Northern wolffish

[4] The Northern wolffish is found in the North Atlantic and Arctic Oceans where it is distributed in the Barents and Norwegian seas to Spitsbergen, Iceland, Faroe Islands, southern Greenland and south along east coast of North America almost to Cape Cod and west to Prince Patrick Island in the Northwest Territories of Canada.

[8] This species inhabits the open areas of the North Atlantic and the offshore region of the continental shelf occurring in bathypelagic waters and has been recorded at a depth of 1,325 m (4,347 ft), the deepest any wolffish has been recorded at, living mainly in the free of the substrate in the water column and occasionally moving up to the surface.

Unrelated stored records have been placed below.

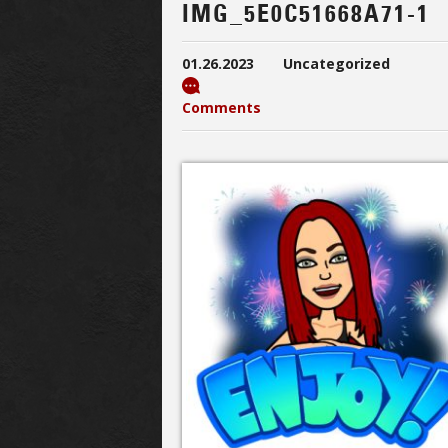
IMG_5E0C51668A71-1
01.26.2023
Uncategorized
Comments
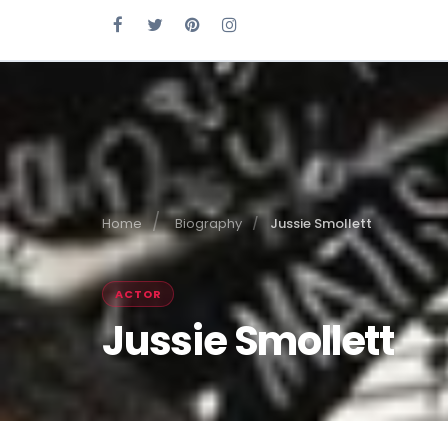
Home
Biography
Jussie Smollett
ACTOR
Jussie Smollett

Late in the year, females lay about 46,500 large eggs (up to 8 mm or 5⁄16 inch in diameter) which sink to the sea floor, where they are guarded in nests by the males until they hatch.

[7] This fish feeds in open water on comb jellies and jellyfish, and on bottom-living crustaceans and invertebrates, such as crabs, sea urchins, brittle stars, and starfish.

[7] In Europe it is regarded as Endangered because of its sedentary habits, the numbers taken as bycatch by fisheries and the threat of anthropogenic climate change.

[1] The Northern wolfish overlaps in range with the Bering wolffish (A. orientalis) in the Bathurst Inlet where the local Inuit do not distinguish between the species, calling both by the name akoak or akoaksaluk ("old woman fish").